Auld Lang and all that

"[T]he act of raising one's wine glass in the direction of the person one wishes to honor has been a form of nonverbal communication integral to French culture since its historical beginnings. It is probably a secular vestige of ancient sacrificial libations in which a sacred liquid was offered to the gods: blood or wine in exchange for a wish, a prayer summarized in the words ‘Long life!' or ‘To your health!'"

— International Handbook on Alcohol and Culture

However integral it is to their culture, the French didn't invent the act of toasting someone with a drink—Ulysses offers a toast to Achilles in the Odyssey—and they definitely didn't invent the word for it. The etymological origins are murky, but the best guess is that it derived from a tradition of flavoring wine with spiced toast.

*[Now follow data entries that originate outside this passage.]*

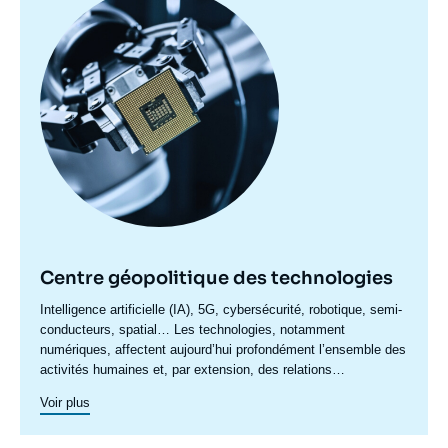
principale
Centre géopolitique des technologies
Accroche
Intelligence artificielle (IA), 5G, cybersécurité, robotique, semi-
centre
conducteurs, spatial… Les technologies, notamment
numériques, affectent aujourd’hui profondément l’ensemble des
activités humaines et, par extension, des relations
internationales. Les enjeux politiques, stratégiques,
Voir plus
économiques et sociaux qui en découlent se manifestent à des
échelles politiques multiples où se mêlent États, organisations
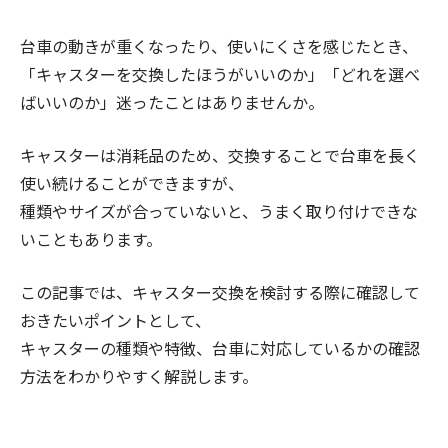
台車の動きが重くなったり、使いにくさを感じたとき、
「キャスターを交換したほうがいいのか」「どれを選べ
ばいいのか」迷ったことはありませんか。
キャスターは消耗品のため、交換することで台車を長く
使い続けることができますが、
種類やサイズが合っていないと、うまく取り付けできな
いこともあります。
この記事では、キャスター交換を検討する際に確認して
おきたいポイントとして、
キャスターの種類や特徴、台車に対応しているかの確認
方法をわかりやすく解説します。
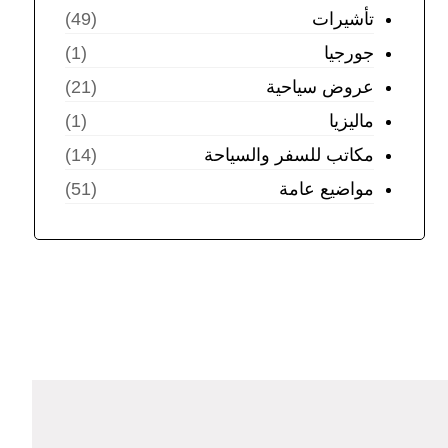
تأشيرات
(49)
جورجيا
(1)
عروض سياحية
(21)
ماليزيا
(1)
مكاتب للسفر والسياحة
(14)
مواضيع عامة
(51)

Whatever its origins, the ritual has survived centuries of cultural ambivalence toward alcohol. Paul Dickson, author of the 1991 book Toasts, notes that the custom continued straight through the era of illicit liquor, though often with some commentary thrown in:

"Here's to Prohibition
The devil take it!
They've stolen our wine,
So now we make it."

You can, of course, offer a toast with non-alcoholic beverages, but it always feels a little phony. Maybe we know that the gods won't really be satisfied with 7Up or sparkling apple juice. In any case, there is something satisfying and signficant-seeming about the raised glass, the clink of crystal or pewter or cheap highball rim, and the swig, shot, or swallow of beer, whiskey, or wine. It is an all-purpose act of companionship, celebration, sympathy, support. You can offer toasts to the newly born, the newly wed, the recently deceased, the long departed.

But while we still drink plenty of toasts, we have somewhat lost the art of toast-making. It used to be a popular form of verse and entertainment, with partygoers competing to top each other in puns and rhymes. These days, apart from the obligatory recitations at wedding receptions, most toasts don't venture far beyond "Happy birthday" or just "Cheers!"

I have been thinking about this lately, because I am nearing a drink-worthy point in my own life. This week, I'm leaving Metro Pulse to take a new job in the administration of the incoming city mayor. (Whose name I won't even type, because that would probably be some kind of conflict of interest. But you know who I mean.) This is the second time I've left the warm, disheveled nest of MP, and it will probably be the last.

Metro Pulse has given me two of the best jobs I've ever had. No other newspaper has been as much fun or provided as much freedom. In the current, blasted landscape of American print journalism, I'm not sure if there's a better place to work—not just in Knoxville, but in the country. If there is another outlet that would let me simultaneously cover local and state politics, interview transsexual porn stars, conduct a limerick contest, and delve into the lyrical and cultural significance of Taylor Swift, I don't know what it is.

The paper marked its 20th anniversary this year, a milestone reached through the cumulative efforts of dozens if not hundreds of writers, editors, designers, salespeople, freelancers, office managers, interns, and—crucially—people willing to write paychecks to all of the above. I have benefited from all of their work, and so (I think) has Knoxville.

Paul Dickson's website,, offers examples of toasts for many occasions, from birth to death to love. It does not suggest any appropriate acknowledgment of a weekly newspaper. So all I can say is: May your ink not run dry or your presses go cold. Here's to deadlines made and missed, ears to the ground and eyes on the scene, secret histories and citybeats, and the readers who for whatever reason keep coming back every week. I will miss all of it, and all of you. Many thanks.